I'm committing a crime in python on purpose. This is a bad way of doing this. The GOAL here is cursed code. All on one line.
I have basically whats below
with open("file") as f:
[int(x) for x in [y for y in f.read().split()]
I cannot use
with open("file") as f:
a = f.read().split()
[x for x in [(a[i-1, e]) for i, e in enumerate(a) if i > 0] ...]
because the goal is to have this in one line (aside from the with open)
I would like to return from the original object the current element and either the previous one or the next one.
To illustrate it clearly.
a = [1, 2, 3, 4, 5]
After the illegal code would return
[(1, 2), (2, 3), (3, 4), (4, 5), (5, ?)]
So again the focus here is not production code. This is purely to see how much we can abuse the language.

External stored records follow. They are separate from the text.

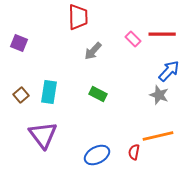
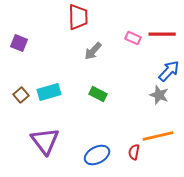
pink rectangle: moved 1 px up; rotated 21 degrees counterclockwise
cyan rectangle: rotated 65 degrees clockwise
purple triangle: moved 2 px right, 6 px down
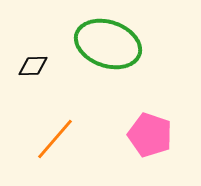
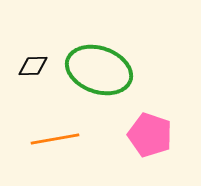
green ellipse: moved 9 px left, 26 px down
orange line: rotated 39 degrees clockwise
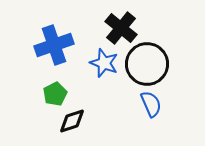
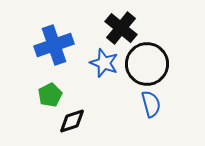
green pentagon: moved 5 px left, 1 px down
blue semicircle: rotated 8 degrees clockwise
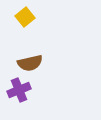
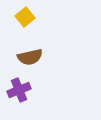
brown semicircle: moved 6 px up
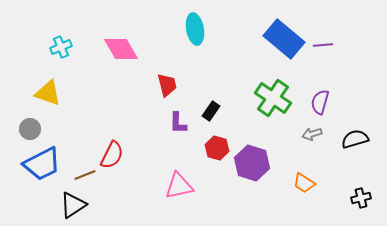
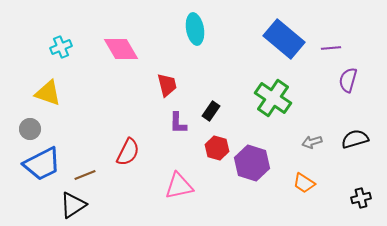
purple line: moved 8 px right, 3 px down
purple semicircle: moved 28 px right, 22 px up
gray arrow: moved 8 px down
red semicircle: moved 16 px right, 3 px up
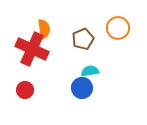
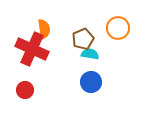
cyan semicircle: moved 17 px up; rotated 18 degrees clockwise
blue circle: moved 9 px right, 6 px up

So far I've found https://code.activestate.com/recipes/204297/ which references the use of local in python2, after mucking around with it I found that the interface for it is a little different. I've been able to get the object in memory but I dont know how to actually use this object now that I have it.
local()['.0']
Most attributes seem to be missing, no __self__ to call.
Please share your most cursed ideas for this.
CodePudding user response:
Normally, I would use tee
and islice
on the generator for something like this:
from itertools import tee, islice
with open("file") as f:
a, b = tee(f.read().split())
b = islice(b, 1, None)
list(zip(a, b))
You can convert this into a one-liner using (abusing) the walrus operator (:=
):
list(zip((k := tee(f.read().split()))[0], islice(k[1], 1, None)))
The result is
[(1, 2), (2, 3), (3, 4), (4, 5), (5, 6)]
If you want the last element to be padded, use zip_longest
instead of zip
:
from itertools import tee, islice, zip_longest
...
list(zip_longest((k := tee(f.read().split()))[0], islice(k[1], 1, None), fillvalue='?'))
The result in this case is
[(1, 2), (2, 3), (3, 4), (4, 5), (5, 6), (6, '?')]
The nice thing about using iterators rather than lists this way is that while f.read().split()
is a sequence of known length, the tee
and islice
will work on any iterable, even if the length is unknown.